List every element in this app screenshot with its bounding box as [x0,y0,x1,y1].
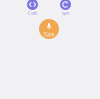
button[interactable]: Talk [39,19,59,39]
staticText: Code [28,10,37,16]
button[interactable]: Code [27,0,38,10]
button[interactable]: Sync [60,0,71,10]
staticText: Sync [62,10,70,16]
staticText: Talk [44,30,54,38]
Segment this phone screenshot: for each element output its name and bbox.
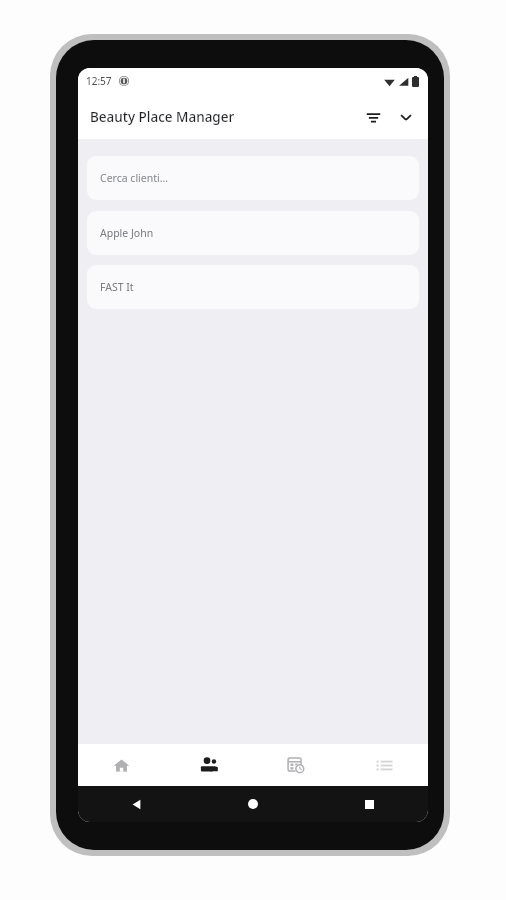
staticText: Cerca clienti...	[100, 171, 169, 185]
button[interactable]: Cerca clienti...	[87, 156, 419, 200]
button[interactable]: Apple John	[87, 211, 419, 255]
button[interactable]: List	[340, 744, 428, 786]
button[interactable]: Clients	[165, 744, 252, 786]
button[interactable]: Recent apps	[311, 786, 428, 822]
button[interactable]: Back	[78, 786, 194, 822]
button[interactable]: Filter	[358, 102, 388, 132]
staticText: FAST It	[100, 280, 134, 294]
staticText: Apple John	[100, 226, 154, 240]
button[interactable]: FAST It	[87, 265, 419, 309]
button[interactable]: Home	[194, 786, 311, 822]
button[interactable]: Home	[78, 744, 165, 786]
button[interactable]: Expand	[391, 102, 421, 132]
button[interactable]: Schedule	[252, 744, 340, 786]
staticText: Beauty Place Manager	[90, 108, 235, 126]
staticText: 12:57	[86, 74, 112, 88]
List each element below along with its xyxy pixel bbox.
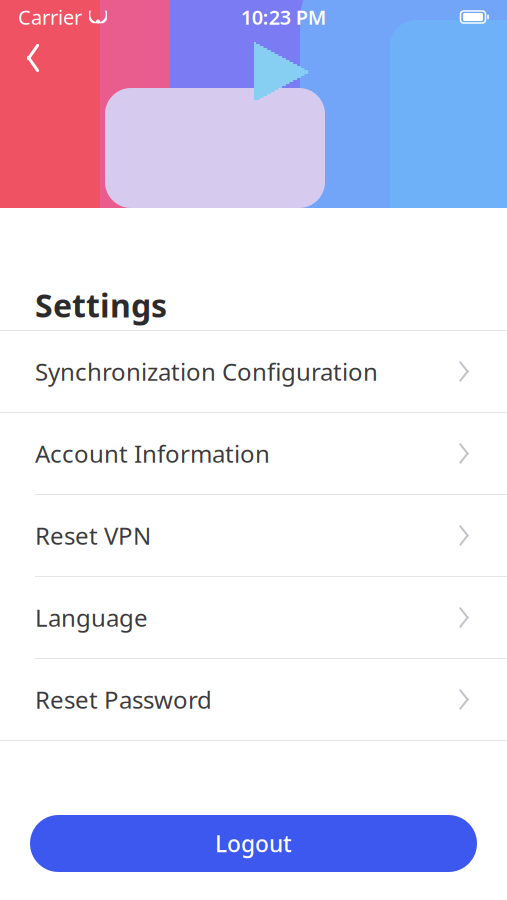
staticText: Account Information [35, 438, 270, 470]
button[interactable]: Reset VPN [0, 495, 507, 576]
button[interactable]: Language [0, 577, 507, 658]
staticText: Synchronization Configuration [35, 356, 378, 388]
button[interactable]: Reset Password [0, 659, 507, 740]
button[interactable]: Back [6, 33, 60, 83]
button[interactable]: Account Information [0, 413, 507, 494]
staticText: Carrier [18, 4, 82, 30]
staticText: Reset VPN [35, 520, 151, 552]
staticText: Reset Password [35, 684, 212, 716]
staticText: Settings [35, 284, 167, 326]
button[interactable]: Logout [30, 815, 477, 872]
staticText: Language [35, 602, 148, 634]
staticText: Logout [215, 828, 292, 858]
button[interactable]: Synchronization Configuration [0, 331, 507, 412]
staticText: 10:23 PM [241, 4, 327, 30]
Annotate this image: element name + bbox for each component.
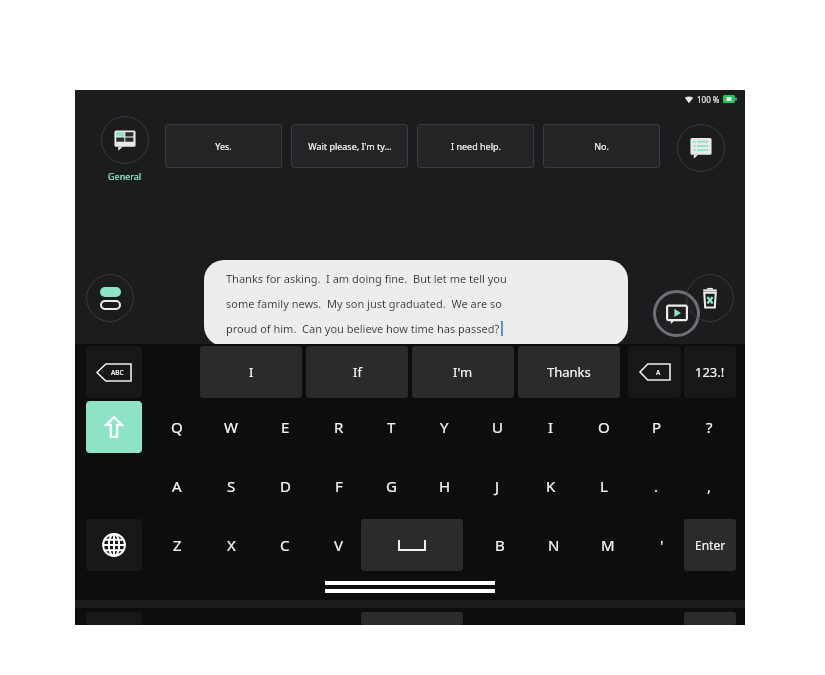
staticText: K — [546, 476, 556, 496]
staticText: U — [492, 417, 503, 437]
button[interactable]: R — [312, 401, 365, 453]
staticText: ABC — [111, 368, 124, 377]
button[interactable]: . — [630, 460, 683, 512]
button[interactable]: Change language — [86, 519, 142, 571]
staticText: General — [108, 170, 142, 182]
staticText: Yes. — [215, 140, 232, 152]
button[interactable]: O — [577, 401, 630, 453]
button[interactable]: K — [524, 460, 577, 512]
button[interactable]: Clear text — [686, 274, 734, 322]
staticText: N — [548, 535, 560, 555]
button[interactable]: Speak — [656, 293, 697, 334]
staticText: I — [548, 417, 554, 437]
button[interactable]: Z — [150, 519, 204, 571]
staticText: , — [707, 476, 712, 496]
staticText: A — [656, 368, 661, 377]
staticText: T — [387, 417, 396, 437]
staticText: D — [280, 476, 291, 496]
button[interactable]: I — [200, 346, 302, 398]
staticText: Thanks for asking. I am doing fine. But … — [226, 271, 507, 286]
button[interactable]: S — [204, 460, 258, 512]
button[interactable]: T — [365, 401, 418, 453]
button[interactable]: 123.! — [684, 346, 736, 398]
button[interactable]: Yes. — [165, 124, 282, 168]
staticText: E — [281, 417, 290, 437]
staticText: some family news. My son just graduated.… — [226, 296, 502, 311]
button[interactable]: J — [471, 460, 524, 512]
button[interactable]: Layout toggle — [86, 274, 134, 322]
staticText: S — [227, 476, 236, 496]
button[interactable]: V — [312, 519, 366, 571]
button[interactable]: , — [683, 460, 736, 512]
button[interactable]: Thanks for asking. I am doing fine. But … — [204, 260, 628, 346]
staticText: A — [172, 476, 182, 496]
staticText: X — [227, 535, 236, 555]
staticText: L — [600, 476, 608, 496]
button[interactable]: L — [577, 460, 630, 512]
button[interactable]: Space — [361, 519, 463, 571]
button[interactable]: Phrase list — [677, 124, 725, 172]
button[interactable]: ' — [635, 519, 689, 571]
staticText: Wait please, I'm ty... — [308, 140, 392, 152]
staticText: 100 % — [697, 94, 720, 105]
button[interactable]: C — [258, 519, 312, 571]
staticText: proud of him. Can you believe how time h… — [226, 321, 500, 336]
staticText: Y — [440, 417, 449, 437]
staticText: V — [334, 535, 344, 555]
button[interactable]: F — [312, 460, 365, 512]
staticText: No. — [594, 140, 609, 152]
staticText: R — [334, 417, 344, 437]
staticText: F — [335, 476, 343, 496]
staticText: Q — [171, 417, 183, 437]
button[interactable]: No. — [543, 124, 660, 168]
button[interactable]: Q — [150, 401, 204, 453]
button[interactable]: B — [473, 519, 527, 571]
button[interactable]: If — [306, 346, 408, 398]
button[interactable]: W — [204, 401, 258, 453]
staticText: P — [652, 417, 662, 437]
button[interactable]: M — [581, 519, 635, 571]
button[interactable]: U — [471, 401, 524, 453]
button[interactable]: P — [630, 401, 683, 453]
staticText: I need help. — [451, 140, 501, 152]
button[interactable]: Shift — [86, 401, 142, 453]
staticText: Enter — [695, 537, 726, 553]
button[interactable]: E — [258, 401, 312, 453]
button[interactable]: X — [204, 519, 258, 571]
button[interactable]: I'm — [412, 346, 514, 398]
button[interactable]: N — [527, 519, 581, 571]
button[interactable]: Y — [418, 401, 471, 453]
staticText: M — [601, 535, 615, 555]
staticText: J — [495, 476, 500, 496]
staticText: I — [249, 363, 254, 381]
button[interactable]: ? — [683, 401, 736, 453]
button[interactable]: Wait please, I'm ty... — [291, 124, 408, 168]
button[interactable]: D — [258, 460, 312, 512]
staticText: I'm — [453, 363, 473, 381]
staticText: Z — [173, 535, 182, 555]
button[interactable]: A — [150, 460, 204, 512]
button[interactable]: G — [365, 460, 418, 512]
staticText: O — [598, 417, 610, 437]
staticText: H — [439, 476, 451, 496]
button[interactable]: Enter — [684, 519, 736, 571]
staticText: . — [654, 476, 659, 496]
button[interactable]: I need help. — [417, 124, 534, 168]
button[interactable]: Backspace — [628, 346, 681, 398]
staticText: ' — [660, 535, 664, 555]
button[interactable]: ABC back — [86, 346, 142, 398]
staticText: ? — [706, 417, 713, 437]
staticText: Thanks — [547, 363, 591, 381]
button[interactable]: H — [418, 460, 471, 512]
staticText: G — [386, 476, 397, 496]
staticText: B — [495, 535, 505, 555]
staticText: C — [280, 535, 290, 555]
staticText: 123.! — [695, 363, 725, 381]
button[interactable]: I — [524, 401, 577, 453]
staticText: If — [353, 363, 362, 381]
button[interactable]: Thanks — [518, 346, 620, 398]
button[interactable]: General — [86, 116, 164, 182]
staticText: W — [224, 417, 238, 437]
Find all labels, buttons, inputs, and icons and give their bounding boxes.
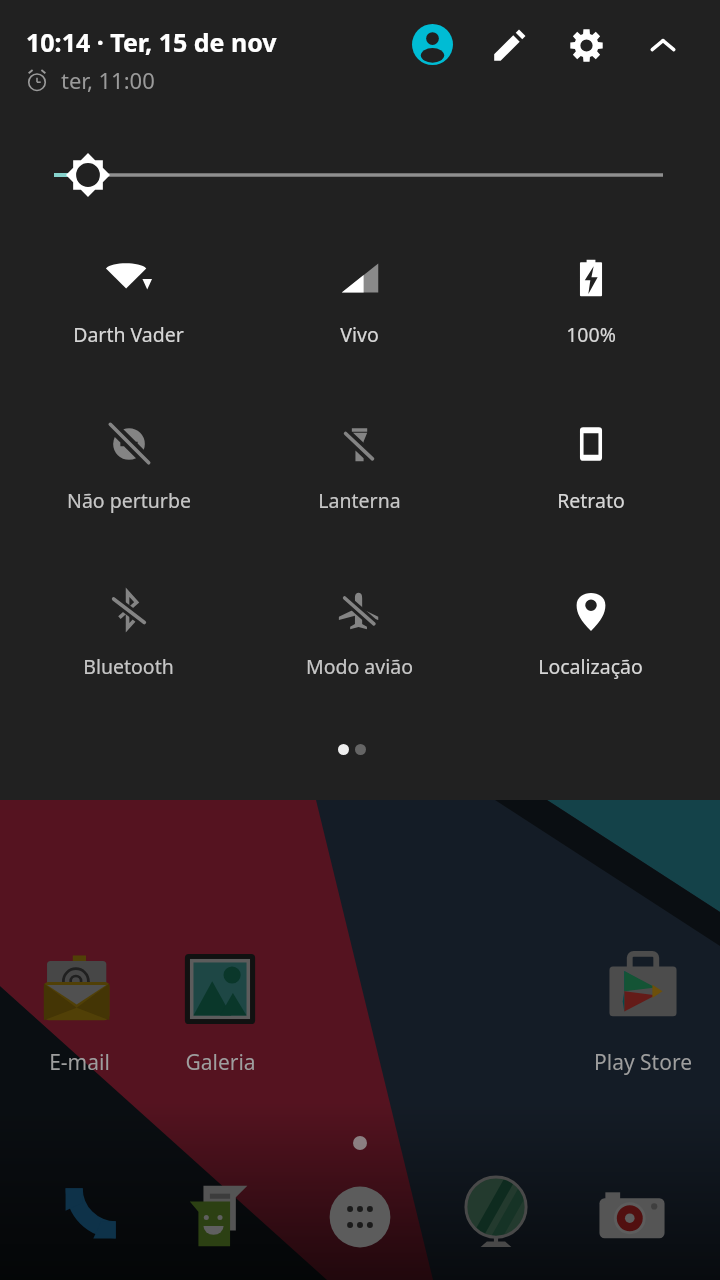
button[interactable]: Retrato	[475, 418, 706, 514]
button[interactable]: All apps	[329, 1186, 391, 1248]
button[interactable]: Settings	[555, 14, 617, 76]
button[interactable]: User profile	[401, 13, 463, 75]
button[interactable]: Messages	[184, 1180, 256, 1252]
button[interactable]: Phone	[55, 1183, 121, 1249]
button[interactable]: Localização	[475, 584, 706, 680]
button[interactable]: Edit tiles	[479, 14, 541, 76]
button[interactable]: E-mail	[0, 942, 159, 1074]
button[interactable]: Vivo	[244, 252, 475, 348]
staticText: Localização	[538, 653, 643, 680]
button[interactable]: Não perturbe	[13, 418, 244, 514]
button[interactable]: Camera	[595, 1179, 669, 1253]
staticText: Play Store	[594, 1048, 692, 1077]
staticText: Não perturbe	[67, 487, 191, 514]
button[interactable]: Brightness	[0, 149, 720, 201]
staticText: Darth Vader	[73, 321, 184, 348]
staticText: Galeria	[185, 1048, 256, 1077]
staticText: Vivo	[340, 321, 379, 348]
staticText: Bluetooth	[83, 653, 174, 680]
button[interactable]: 100%	[475, 252, 706, 348]
button[interactable]: Lanterna	[244, 418, 475, 514]
staticText: 100%	[566, 321, 616, 348]
staticText: Lanterna	[318, 487, 401, 514]
button[interactable]: Play Store	[563, 942, 720, 1074]
staticText: 10:14 · Ter, 15 de nov	[26, 25, 277, 59]
staticText: E-mail	[49, 1048, 110, 1077]
button[interactable]: Galeria	[140, 942, 300, 1074]
button[interactable]: Darth Vader	[13, 252, 244, 348]
button[interactable]: Modo avião	[244, 584, 475, 680]
button[interactable]: Collapse	[632, 15, 694, 77]
button[interactable]: Bluetooth	[13, 584, 244, 680]
staticText: ter, 11:00	[61, 65, 155, 95]
button[interactable]: Browser	[461, 1177, 531, 1247]
staticText: Modo avião	[306, 653, 413, 680]
staticText: Retrato	[557, 487, 625, 514]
⁂
_Task details_. Write out every line of the listing that holds the word "Code".

_Your solution_.
staticText: Code [28,10,37,16]
button[interactable]: Code [27,0,38,10]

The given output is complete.